== TO DO ==
Retype every line from the start of the entries below down to the line with "relevamiento desde el", both ends included; skip the pictures.

[Saved entries]
---

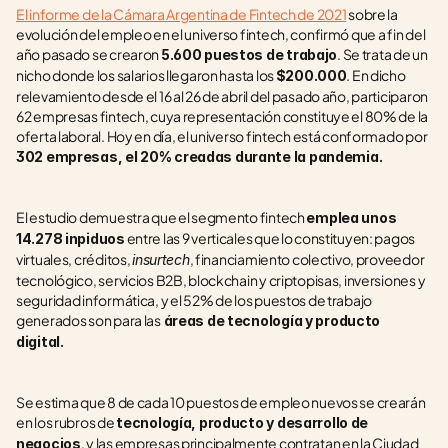
El informe de la Cámara Argentina de Fintech de 2021
 sobre la 
evolución del empleo en el universo fintech, confirmó que a fin del 
año pasado se crearon 
. Se trata de un 
5.600 puestos de trabajo
nicho donde los salarios llegaron hasta los 
. En dicho 
$200.000
relevamiento desde el 16 al 26 de abril del pasado año, participaron 
62 empresas fintech, cuya representación constituye el 80% de la 
oferta laboral. Hoy en día, el universo fintech está conformado por 
302 empresas, el 20% creadas durante la pandemia. 
El estudio demuestra que el segmento fintech 
emplea unos 
 entre las 9 verticales que lo constituyen: pagos 
14.278 inpiduos
virtuales, créditos, 
, financiamiento colectivo, proveedor 
insurtech
tecnológico, servicios B2B, blockchain y criptopisas, inversiones y 
seguridad informática, y el 52% de los puestos de trabajo 
generados son para las
 áreas de tecnología y producto 
digital. 
Se estima que 8 de cada 10 puestos de empleo nuevos se crearán 
en los rubros de 
tecnología, producto y desarrollo de 
, y las empresas principalmente contratan en la Ciudad 
negocios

---

== RESPONSE BELOW ==
El informe de la Cámara Argentina de Fintech de 2021
 sobre la 
evolución del empleo en el universo fintech, confirmó que a fin del 
año pasado se crearon 
. Se trata de un 
5.600 puestos de trabajo
nicho donde los salarios llegaron hasta los 
. En dicho 
$200.000
relevamiento desde el 16 al 26 de abril del pasado año, participaron 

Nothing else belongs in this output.